En el marxismo, tradicionalmente, han convivido una serie de aspectos diversos: una metodología historiográfica, una determinada moral, una teoría supuestamente científica de la política y, sobre todo, un análisis sociológico en clave económica. A menudo, estos elementos entran en conflicto, dando lugar a determinadas corrientes dentro del marxismo en función de la primacía que se otorga a una u otra interpretación de las muchas a que da lugar un compendio doctrinal tan complejo.
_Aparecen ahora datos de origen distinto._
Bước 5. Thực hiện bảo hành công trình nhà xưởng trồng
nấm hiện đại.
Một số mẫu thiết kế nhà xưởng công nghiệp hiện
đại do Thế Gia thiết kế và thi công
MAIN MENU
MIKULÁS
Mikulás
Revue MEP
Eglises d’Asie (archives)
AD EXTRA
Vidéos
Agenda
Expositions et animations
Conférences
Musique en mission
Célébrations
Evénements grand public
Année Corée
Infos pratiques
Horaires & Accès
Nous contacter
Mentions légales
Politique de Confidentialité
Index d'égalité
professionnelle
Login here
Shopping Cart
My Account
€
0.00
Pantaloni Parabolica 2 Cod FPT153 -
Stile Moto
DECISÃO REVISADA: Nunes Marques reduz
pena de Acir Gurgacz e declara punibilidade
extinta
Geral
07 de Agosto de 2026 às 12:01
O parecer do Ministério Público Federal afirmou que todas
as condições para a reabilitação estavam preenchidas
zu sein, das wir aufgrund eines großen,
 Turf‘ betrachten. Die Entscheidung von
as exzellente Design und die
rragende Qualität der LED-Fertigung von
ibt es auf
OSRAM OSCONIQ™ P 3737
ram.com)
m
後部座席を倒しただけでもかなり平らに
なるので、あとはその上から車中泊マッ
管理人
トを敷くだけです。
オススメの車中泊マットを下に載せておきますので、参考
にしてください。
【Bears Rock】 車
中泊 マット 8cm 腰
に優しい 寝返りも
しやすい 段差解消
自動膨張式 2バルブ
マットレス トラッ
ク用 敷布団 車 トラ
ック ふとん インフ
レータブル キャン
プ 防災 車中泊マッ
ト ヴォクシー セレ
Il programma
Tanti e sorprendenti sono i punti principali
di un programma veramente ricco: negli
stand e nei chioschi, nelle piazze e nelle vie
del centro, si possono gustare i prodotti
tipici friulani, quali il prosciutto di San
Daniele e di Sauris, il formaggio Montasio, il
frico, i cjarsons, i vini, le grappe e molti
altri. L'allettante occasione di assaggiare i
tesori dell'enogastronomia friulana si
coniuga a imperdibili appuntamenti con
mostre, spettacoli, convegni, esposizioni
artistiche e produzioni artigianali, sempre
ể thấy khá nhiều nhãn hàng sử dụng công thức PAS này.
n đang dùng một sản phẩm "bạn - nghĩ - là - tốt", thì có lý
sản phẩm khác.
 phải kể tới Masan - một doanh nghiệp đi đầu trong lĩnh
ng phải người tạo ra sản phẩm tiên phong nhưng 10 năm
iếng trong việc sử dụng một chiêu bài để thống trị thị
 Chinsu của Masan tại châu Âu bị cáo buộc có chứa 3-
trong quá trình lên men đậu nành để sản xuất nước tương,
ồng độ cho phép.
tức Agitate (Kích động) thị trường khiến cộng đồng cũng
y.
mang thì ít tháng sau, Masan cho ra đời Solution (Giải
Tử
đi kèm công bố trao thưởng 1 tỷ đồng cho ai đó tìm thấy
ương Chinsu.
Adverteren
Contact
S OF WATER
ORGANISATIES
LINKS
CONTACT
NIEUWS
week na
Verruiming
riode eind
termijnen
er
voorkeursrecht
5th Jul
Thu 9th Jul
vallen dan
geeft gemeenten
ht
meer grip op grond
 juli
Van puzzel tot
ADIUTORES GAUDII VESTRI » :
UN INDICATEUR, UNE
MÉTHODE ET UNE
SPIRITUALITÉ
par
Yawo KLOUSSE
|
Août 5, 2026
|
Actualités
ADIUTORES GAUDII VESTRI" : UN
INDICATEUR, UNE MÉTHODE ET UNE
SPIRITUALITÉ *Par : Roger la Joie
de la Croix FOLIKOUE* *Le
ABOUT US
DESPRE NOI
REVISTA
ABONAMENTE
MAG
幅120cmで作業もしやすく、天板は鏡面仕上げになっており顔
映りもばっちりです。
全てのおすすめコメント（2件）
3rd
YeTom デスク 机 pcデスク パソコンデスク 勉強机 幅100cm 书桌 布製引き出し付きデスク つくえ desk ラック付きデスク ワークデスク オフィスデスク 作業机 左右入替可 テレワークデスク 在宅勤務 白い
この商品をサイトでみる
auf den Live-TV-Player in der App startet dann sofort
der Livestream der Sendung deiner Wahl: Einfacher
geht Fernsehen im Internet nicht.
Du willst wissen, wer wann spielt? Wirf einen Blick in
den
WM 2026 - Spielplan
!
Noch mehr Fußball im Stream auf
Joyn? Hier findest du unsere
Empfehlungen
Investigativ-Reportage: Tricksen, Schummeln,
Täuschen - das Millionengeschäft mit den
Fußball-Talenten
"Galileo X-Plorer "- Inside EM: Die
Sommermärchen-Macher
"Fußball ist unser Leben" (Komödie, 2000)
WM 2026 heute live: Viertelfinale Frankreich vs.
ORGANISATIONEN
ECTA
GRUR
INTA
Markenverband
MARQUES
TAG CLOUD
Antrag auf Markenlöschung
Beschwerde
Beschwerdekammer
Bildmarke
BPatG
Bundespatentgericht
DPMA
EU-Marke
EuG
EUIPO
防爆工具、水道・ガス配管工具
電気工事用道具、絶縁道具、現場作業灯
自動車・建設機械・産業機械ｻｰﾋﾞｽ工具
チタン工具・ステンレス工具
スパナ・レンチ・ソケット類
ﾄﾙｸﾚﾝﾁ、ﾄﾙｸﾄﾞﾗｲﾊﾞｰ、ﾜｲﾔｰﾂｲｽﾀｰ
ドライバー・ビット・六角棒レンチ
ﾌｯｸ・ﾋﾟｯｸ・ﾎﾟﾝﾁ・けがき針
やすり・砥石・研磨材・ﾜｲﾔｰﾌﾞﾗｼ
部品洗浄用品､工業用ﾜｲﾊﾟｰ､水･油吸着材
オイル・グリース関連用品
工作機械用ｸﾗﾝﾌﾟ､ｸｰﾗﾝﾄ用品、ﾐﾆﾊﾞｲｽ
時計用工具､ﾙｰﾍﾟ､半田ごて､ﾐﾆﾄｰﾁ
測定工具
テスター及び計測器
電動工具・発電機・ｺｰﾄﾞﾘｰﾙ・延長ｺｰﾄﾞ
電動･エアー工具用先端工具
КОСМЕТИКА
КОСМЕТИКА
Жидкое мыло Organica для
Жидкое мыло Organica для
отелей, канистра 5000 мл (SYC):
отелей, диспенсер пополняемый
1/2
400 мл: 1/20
El éxito de Antonio Gramsci fue resolver las aparentes contradicciones de un sistema heterodoxo, hasta integrarlo en una filosofía completa basada en la identificación de la teoría y la praxis. Todo el esfuerzo teórico de Gramsci fue destinado, en efecto, a construir una filosofía que agrupara graníticamente todos los elementos que el marxismo tradicional había dispersado a través de múltiples interpretaciones.

Gramsci es quien convierte al marxismo clásico en una simple escatología mediante la transformación de sus raíces pretendidamente filosóficas en una "no-filosofía". Para el pensador italiano, lo único relevante para determinar la validez de un principio es si éste contribuye al fin último pretendido por el marxismo: la creación de una sociedad regida bajo las premisas totalitarias del socialismo. Todo lo que contribuya al advenimiento del orden nuevo socialista será aceptado e integrado en la teoría (será declarado moralmente bueno) y cualquier impulso en la dirección contraria será puesto en el punto de mira como un elemento a destruir.

El resultado es la voladura de los pilares pretendidamente filosóficos esbozados por Carlos Marx, pues, después de Gramsci, la verdad de una proposición analíticamente demostrable (piedra de toque de la filosofía como ciencia) no importa lo más mínimo, sino tan sólo su eficacia como herramienta ideológica y política para convencer a las masas. Y ello no por una suerte de ineptitud intelectual, sino por la rigurosa exigencia de una cosmovisión que identifica la teoría y la praxis como un todo. El único oficiante autorizado para esta integración entre la teoría y la praxis es el partido comunista, que de esta forma reemplaza al "sistema" de los antiguos filósofos. El filósofo tradicional, para verificar la certeza de una afirmación recurría a su contraste con el cuerpo de argumentaciones coherentes que constituían su "sistema". En cambio, para el marxista, la doctrina es cierta si, y solo si, es sostenida por el partido.

Esta es, a mi juicio, la clave que explica la pintoresca estructura de pensamiento del progresismo contemporáneo, que despoja el análisis de la realidad de cualquier implicación ética más allá de verificar su compatibilidad con el ideal revolucionario. De esta forma, la izquierda apoya sin prejuicios al Islam por su capacidad para minar las bases del orden occidental (cristiano y capitalista). El hecho de que discrimine a la mujer u oprima a los homosexuales (algo intrínsecamente inmoral) no supone ningún problema para el progresismo, pues el fin último es lo que determina la moralidad de un proceso (Gramsci en estado puro). Otro ejemplo muy similar: la Cuba castrista es culpable de las mayores atrocidades contra el ser humano, algo sobradamente conocido y documentado, lo que la convierte, quizás, en uno de los regímenes más inmorales del planeta. Sin embargo, la izquierda sigue al sistema castrista, pues, nuevamente, es el ideal revolucionario socialista lo único moralmente aceptable.

El marxismo y sus descendientes provocan una gran tosquedad mental en sus seguidores. Además les convierte en malas personas, en sujetos amorales o con una moral depravada, sujeta siempre a los designios de sus dirigentes. Pero la droga marxista tiene otro efecto destructor más potente: también los convierte en necios. De nuevo sólo hay que pensar en quien citábamos al principio.